• _Problem description_: Reproduce the full listing as it stands. Images do not belong in the copy.
(Information shown Opens)
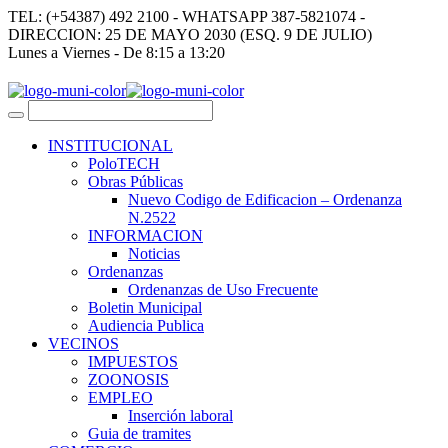
TEL: (+54387) 492 2100 - WHATSAPP 387-5821074 -
DIRECCION: 25 DE MAYO 2030 (ESQ. 9 DE JULIO)
Lunes a Viernes - De 8:15 a 13:20
INSTITUCIONAL
PoloTECH
Obras Públicas
Nuevo Codigo de Edificacion – Ordenanza
N.2522
INFORMACION
Noticias
Ordenanzas
Ordenanzas de Uso Frecuente
Boletin Municipal
Audiencia Publica
VECINOS
IMPUESTOS
ZOONOSIS
EMPLEO
Inserción laboral
Guia de tramites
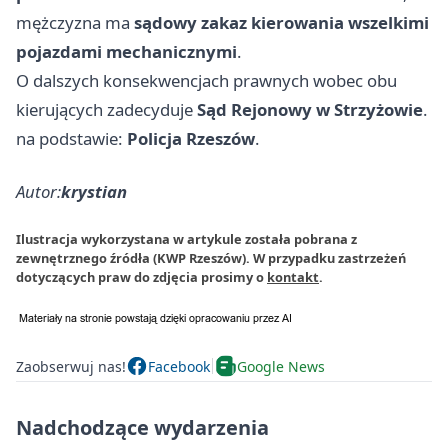
mężczyzna ma
sądowy zakaz kierowania wszelkimi
pojazdami mechanicznymi
.
O dalszych konsekwencjach prawnych wobec obu
kierujących zadecyduje
Sąd Rejonowy w Strzyżowie
.
na podstawie:
Policja Rzeszów
.
Autor:
krystian
Ilustracja wykorzystana w artykule została pobrana z
zewnętrznego źródła (KWP Rzeszów). W przypadku zastrzeżeń
dotyczących praw do zdjęcia prosimy o
kontakt
.
Zaobserwuj nas!
Facebook
Google News
Nadchodzące wydarzenia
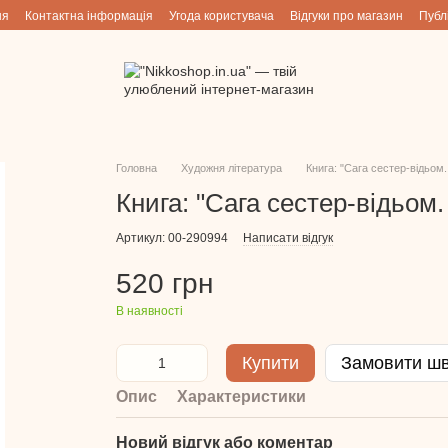
ня
Контактна інформація
Угода користувача
Відгуки про магазин
Публ
Головна
Художня література
Книга: "Сага сестер-відьом
Книга: "Сага сестер-відьом
Артикул: 00-290994
Написати відгук
520 грн
В наявності
Купити
Замовити ш
Опис
Характеристики
Новий відгук або коментар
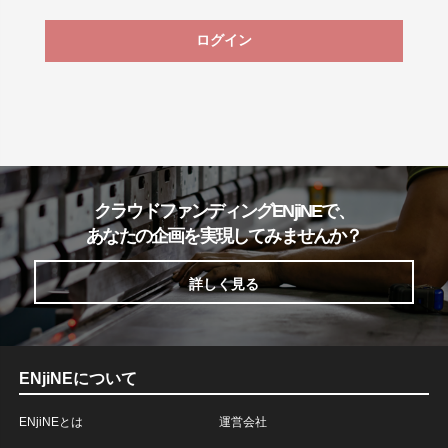
ログイン
クラウドファンディングENjiNEで、
あなたの企画を実現してみませんか？
詳しく見る
ENjiNEについて
ENjiNEとは
運営会社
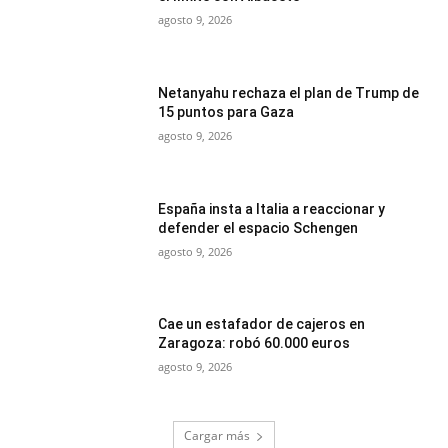
agosto 9, 2026
Netanyahu rechaza el plan de Trump de
15 puntos para Gaza
agosto 9, 2026
España insta a Italia a reaccionar y
defender el espacio Schengen
agosto 9, 2026
Cae un estafador de cajeros en
Zaragoza: robó 60.000 euros
agosto 9, 2026
Cargar más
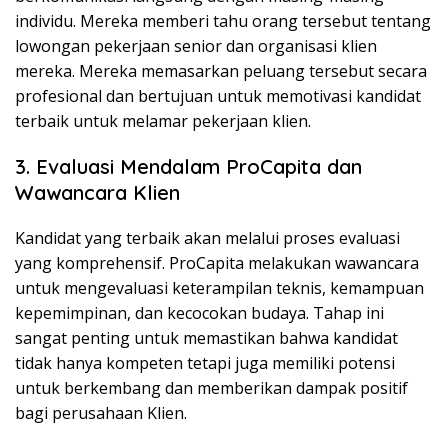
individu. Mereka memberi tahu orang tersebut tentang
lowongan pekerjaan senior dan organisasi klien
mereka. Mereka memasarkan peluang tersebut secara
profesional dan bertujuan untuk memotivasi kandidat
terbaik untuk melamar pekerjaan klien.
3. Evaluasi Mendalam ProCapita dan
Wawancara Klien
Kandidat yang terbaik akan melalui proses evaluasi
yang komprehensif. ProCapita melakukan wawancara
untuk mengevaluasi keterampilan teknis, kemampuan
kepemimpinan, dan kecocokan budaya. Tahap ini
sangat penting untuk memastikan bahwa kandidat
tidak hanya kompeten tetapi juga memiliki potensi
untuk berkembang dan memberikan dampak positif
bagi perusahaan Klien.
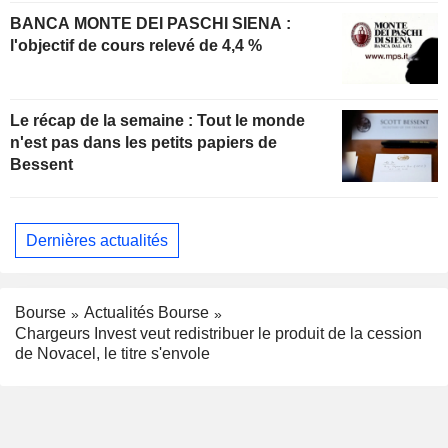
BANCA MONTE DEI PASCHI SIENA :
l'objectif de cours relevé de 4,4 %
Le récap de la semaine : Tout le monde
n'est pas dans les petits papiers de
Bessent
Dernières actualités
Bourse
Actualités Bourse
Chargeurs Invest veut redistribuer le produit de la cession
de Novacel, le titre s'envole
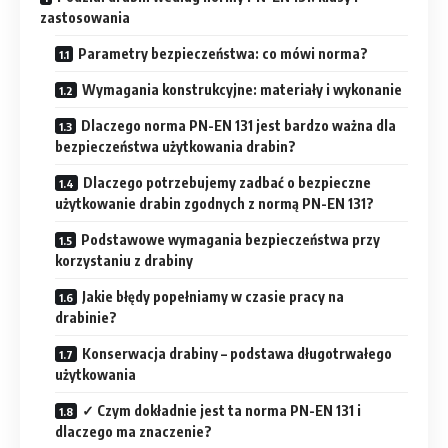
zastosowania
Parametry bezpieczeństwa: co mówi norma?
Wymagania konstrukcyjne: materiały i wykonanie
Dlaczego norma PN-EN 131 jest bardzo ważna dla
bezpieczeństwa użytkowania drabin?
Dlaczego potrzebujemy zadbać o bezpieczne
użytkowanie drabin zgodnych z normą PN-EN 131?
Podstawowe wymagania bezpieczeństwa przy
korzystaniu z drabiny
Jakie błędy popełniamy w czasie pracy na
drabinie?
Konserwacja drabiny – podstawa długotrwałego
użytkowania
✓ Czym dokładnie jest ta norma PN-EN 131 i
dlaczego ma znaczenie?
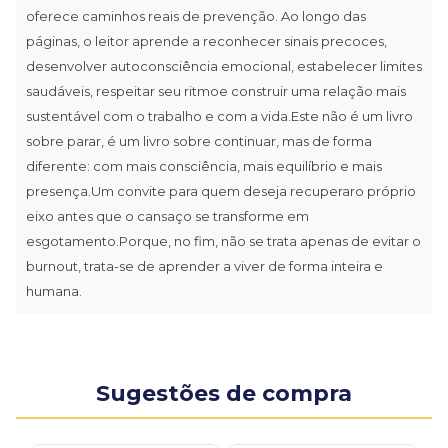
oferece caminhos reais de prevenção. Ao longo das
páginas, o leitor aprende a reconhecer sinais precoces,
desenvolver autoconsciência emocional, estabelecer limites
saudáveis, respeitar seu ritmoe construir uma relação mais
sustentável com o trabalho e com a vida.Este não é um livro
sobre parar, é um livro sobre continuar, mas de forma
diferente: com mais consciência, mais equilíbrio e mais
presença.Um convite para quem deseja recuperaro próprio
eixo antes que o cansaço se transforme em
esgotamento.Porque, no fim, não se trata apenas de evitar o
burnout, trata-se de aprender a viver de forma inteira e
humana.
Sugestões de compra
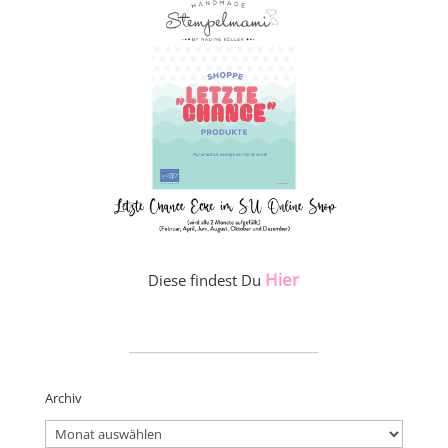
Hier
Diese findest Du
_____________________
Archiv
Archiv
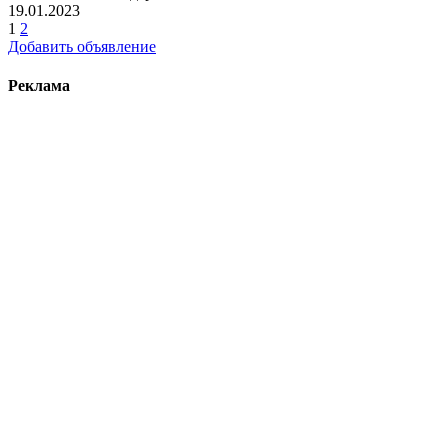
19.01.2023
1
2
Добавить объявление
Реклама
(Information shown Closes)
• _Exercise output_:
TEL: (+54387) 492 2100 - WHATSAPP 387-5821074 -
DIRECCION: 25 DE MAYO 2030 (ESQ. 9 DE JULIO)
Lunes a Viernes - De 8:15 a 13:20
INSTITUCIONAL
PoloTECH
Obras Públicas
Nuevo Codigo de Edificacion – Ordenanza
N.2522
INFORMACION
Noticias
Ordenanzas
Ordenanzas de Uso Frecuente
Boletin Municipal
Audiencia Publica
VECINOS
IMPUESTOS
ZOONOSIS
EMPLEO
Inserción laboral
Guia de tramites
mężczyzna ma
sądowy zakaz kierowania wszelkimi
pojazdami mechanicznymi
.
O dalszych konsekwencjach prawnych wobec obu
kierujących zadecyduje
Sąd Rejonowy w Strzyżowie
.
na podstawie:
Policja Rzeszów
.
Autor:
krystian
Ilustracja wykorzystana w artykule została pobrana z
zewnętrznego źródła (KWP Rzeszów). W przypadku zastrzeżeń
dotyczących praw do zdjęcia prosimy o
kontakt
.
Zaobserwuj nas!
Facebook
Google News
Nadchodzące wydarzenia
ня
Контактна інформація
Угода користувача
Відгуки про магазин
Публ
Головна
Художня література
Книга: "Сага сестер-відьом
Книга: "Сага сестер-відьом
Артикул: 00-290994
Написати відгук
520 грн
В наявності
Купити
Замовити ш
Опис
Характеристики
Новий відгук або коментар
ログイン
クラウドファンディングENjiNEで、
あなたの企画を実現してみませんか？
詳しく見る
ENjiNEについて
ENjiNEとは
運営会社
agosto 9, 2026
Netanyahu rechaza el plan de Trump de
15 puntos para Gaza
agosto 9, 2026
España insta a Italia a reaccionar y
defender el espacio Schengen
agosto 9, 2026
Cae un estafador de cajeros en
Zaragoza: robó 60.000 euros
agosto 9, 2026
Cargar más
individu. Mereka memberi tahu orang tersebut tentang
lowongan pekerjaan senior dan organisasi klien
mereka. Mereka memasarkan peluang tersebut secara
profesional dan bertujuan untuk memotivasi kandidat
terbaik untuk melamar pekerjaan klien.
3. Evaluasi Mendalam ProCapita dan
Wawancara Klien
Kandidat yang terbaik akan melalui proses evaluasi
yang komprehensif. ProCapita melakukan wawancara
untuk mengevaluasi keterampilan teknis, kemampuan
kepemimpinan, dan kecocokan budaya. Tahap ini
sangat penting untuk memastikan bahwa kandidat
tidak hanya kompeten tetapi juga memiliki potensi
untuk berkembang dan memberikan dampak positif
bagi perusahaan Klien.
BANCA MONTE DEI PASCHI SIENA :
l'objectif de cours relevé de 4,4 %
Le récap de la semaine : Tout le monde
n'est pas dans les petits papiers de
Bessent
Dernières actualités
Bourse
Actualités Bourse
Chargeurs Invest veut redistribuer le produit de la cession
de Novacel, le titre s'envole
zastosowania
Parametry bezpieczeństwa: co mówi norma?
Wymagania konstrukcyjne: materiały i wykonanie
Dlaczego norma PN-EN 131 jest bardzo ważna dla
bezpieczeństwa użytkowania drabin?
Dlaczego potrzebujemy zadbać o bezpieczne
użytkowanie drabin zgodnych z normą PN-EN 131?
Podstawowe wymagania bezpieczeństwa przy
korzystaniu z drabiny
Jakie błędy popełniamy w czasie pracy na
drabinie?
Konserwacja drabiny – podstawa długotrwałego
użytkowania
✓ Czym dokładnie jest ta norma PN-EN 131 i
dlaczego ma znaczenie?
oferece caminhos reais de prevenção. Ao longo das
páginas, o leitor aprende a reconhecer sinais precoces,
desenvolver autoconsciência emocional, estabelecer limites
saudáveis, respeitar seu ritmoe construir uma relação mais
sustentável com o trabalho e com a vida.Este não é um livro
sobre parar, é um livro sobre continuar, mas de forma
diferente: com mais consciência, mais equilíbrio e mais
presença.Um convite para quem deseja recuperaro próprio
eixo antes que o cansaço se transforme em
esgotamento.Porque, no fim, não se trata apenas de evitar o
burnout, trata-se de aprender a viver de forma inteira e
humana.
Sugestões de compra
Hier
Diese findest Du
_____________________
Archiv
Archiv
19.01.2023
1
2
Добавить объявление
Реклама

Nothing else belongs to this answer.